Australia, a Five Eyes partner and major commodity exporter, suffered the most dramatic reversal. The S&P Global flash Australia composite PMI crashed to 47.0 in March from 52.4 in February, dropping below the 50.0 contraction threshold and ending a 17-month run of growth, according to S&P Global’s press release and MacroBusiness. The services sector, which plunged to 46.6 from 52.8, drove the decline — the steepest drop in output since late 2023, according to InvestingLive. Cost inflation at the composite level jumped to its strongest in over three years, S&P Global reported.
The central bank response framework across major allied economies has already shifted decisively. The Bank of England voted unanimously to hold Bank Rate at 3.75 percent at its March meeting, with several members noting they would have supported a cut had the conflict not occurred, according to Babypips and Invezz. The European Central Bank held its key rate at 2 percent and revised its 2026 headline inflation forecast upward to 2.6 percent from 2.0 percent in December, while cutting its growth projection to 0.9 percent from 1.2 percent, according to Reuters and ECB staff projections published March 20. ECB President Christine Lagarde warned that the war had “significantly increased the uncertainty of the outlook,” according to Euronews. In an adverse scenario involving sustained Strait of Hormuz disruptions, ECB projections indicated inflation could reach 3.5 to 4.4 percent in 2026.

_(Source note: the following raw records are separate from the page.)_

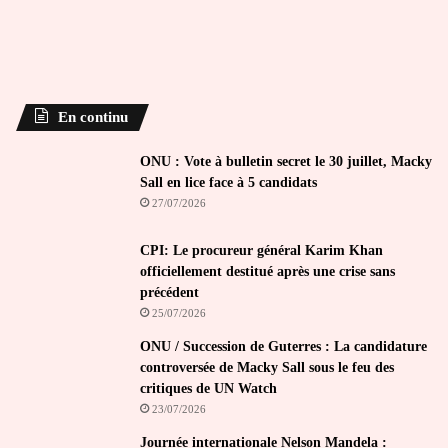
En continu
ONU : Vote à bulletin secret le 30 juillet, Macky
Sall en lice face à 5 candidats
27/07/2026
CPI: Le procureur général Karim Khan
officiellement destitué après une crise sans
précédent
25/07/2026
ONU / Succession de Guterres : La candidature
controversée de Macky Sall sous le feu des
critiques de UN Watch
23/07/2026
Journée internationale Nelson Mandela :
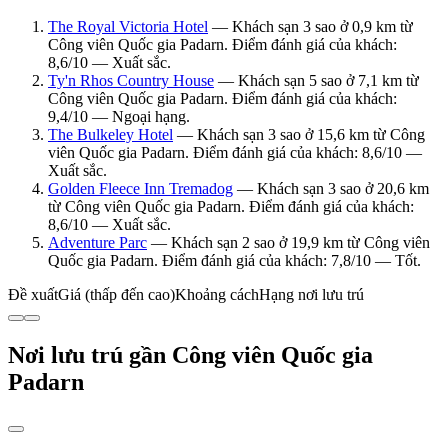
The Royal Victoria Hotel
— Khách sạn 3 sao ở 0,9 km từ
Công viên Quốc gia Padarn. Điểm đánh giá của khách:
8,6/10 — Xuất sắc.
Ty'n Rhos Country House
— Khách sạn 5 sao ở 7,1 km từ
Công viên Quốc gia Padarn. Điểm đánh giá của khách:
9,4/10 — Ngoại hạng.
The Bulkeley Hotel
— Khách sạn 3 sao ở 15,6 km từ Công
viên Quốc gia Padarn. Điểm đánh giá của khách: 8,6/10 —
Xuất sắc.
Golden Fleece Inn Tremadog
— Khách sạn 3 sao ở 20,6 km
từ Công viên Quốc gia Padarn. Điểm đánh giá của khách:
8,6/10 — Xuất sắc.
Adventure Parc
— Khách sạn 2 sao ở 19,9 km từ Công viên
Quốc gia Padarn. Điểm đánh giá của khách: 7,8/10 — Tốt.
Đề xuất
Giá (thấp đến cao)
Khoảng cách
Hạng nơi lưu trú
Nơi lưu trú gần Công viên Quốc gia
Padarn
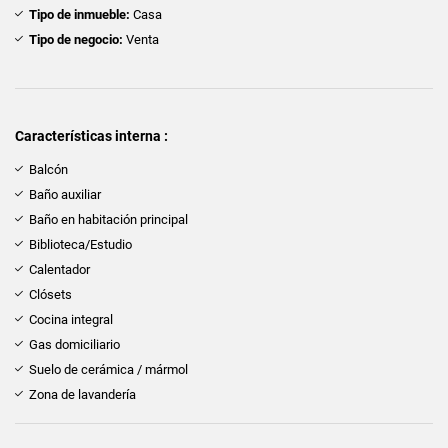
Tipo de inmueble:
Casa
Tipo de negocio:
Venta
Características interna :
Balcón
Baño auxiliar
Baño en habitación principal
Biblioteca/Estudio
Calentador
Clósets
Cocina integral
Gas domiciliario
Suelo de cerámica / mármol
Zona de lavandería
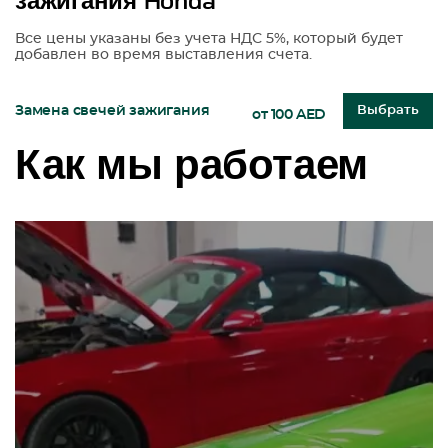
зажигания Honda
Все цены указаны без учета НДС 5%, который будет
добавлен во время выставления счета.
Замена свечей зажигания
Выбрать
от 100 AED
Как мы работаем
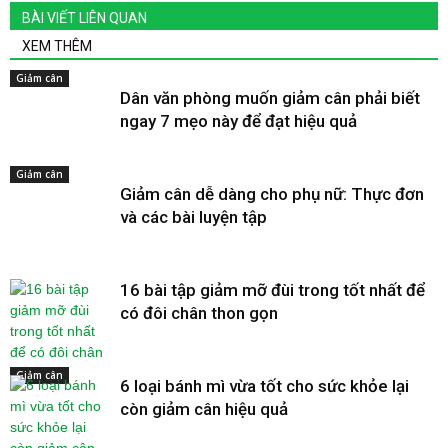
BÀI VIẾT LIÊN QUAN
XEM THÊM
Giảm cân
Dân văn phòng muốn giảm cân phải biết
ngay 7 mẹo này để đạt hiệu quả
Giảm cân
Giảm cân dễ dàng cho phụ nữ: Thực đơn
và các bài luyện tập
16 bài tập giảm mỡ đùi trong tốt nhất để
có đôi chân thon gọn
Giảm cân
6 loại bánh mì vừa tốt cho sức khỏe lại
còn giảm cân hiệu quả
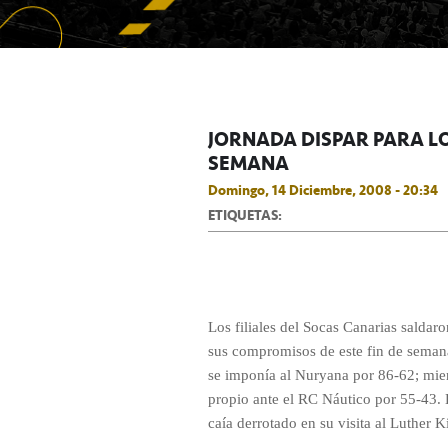
JORNADA DISPAR PARA LO
SEMANA
Domingo, 14 Diciembre, 2008 - 20:34
ETIQUETAS:
Los filiales del Socas Canarias saldaro
sus compromisos de este fin de seman
se imponía al Nuryana por 86-62; mien
propio ante el RC Náutico por 55-43. 
caía derrotado en su visita al Luther 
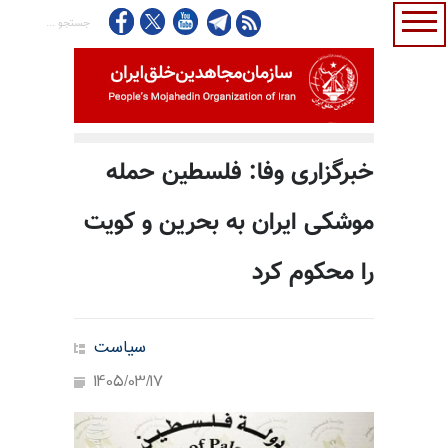
خبرگزاری وفا: فلسطین حمله
موشکی ایران به بحرین و کویت
را محکوم کرد
سیاست
1405/03/17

For the United States, the implications are direct and material. The Federal Reserve held rates at 3.50 to 3.75 percent at its March meeting, according to Chatham Financial, as oil prices have surged above 100 dollars per barrel for Brent crude, according to Babypips. American manufacturers face the same supply chain bottlenecks now strangling European and Japanese industry — re-routed shipping, higher energy costs, and the cascading effects of Strait of Hormuz disruption on global petrochemical markets. The February U.S. flash manufacturing PMI had already softened to 51.2, according to S&P Global data, and the March reading was expected to test the 51.0 level.
What Tuesday’s data make plain is that the economic costs of the Middle East conflict are no longer theoretical. They are measurable, they are spreading, and they are falling with disproportionate force on America’s closest economic partners. The stagflationary pattern — rising costs without rising demand — is the scenario that central bankers most dread, because it admits no clean solution: tightening policy to contain inflation risks deepening the growth slump, while easing to support output risks embedding price pressures that could persist for years. The duration and resolution of the conflict in the Middle East will determine whether this shock proves transient or structural. The data released Tuesday suggest that the window for a benign outcome is narrowing.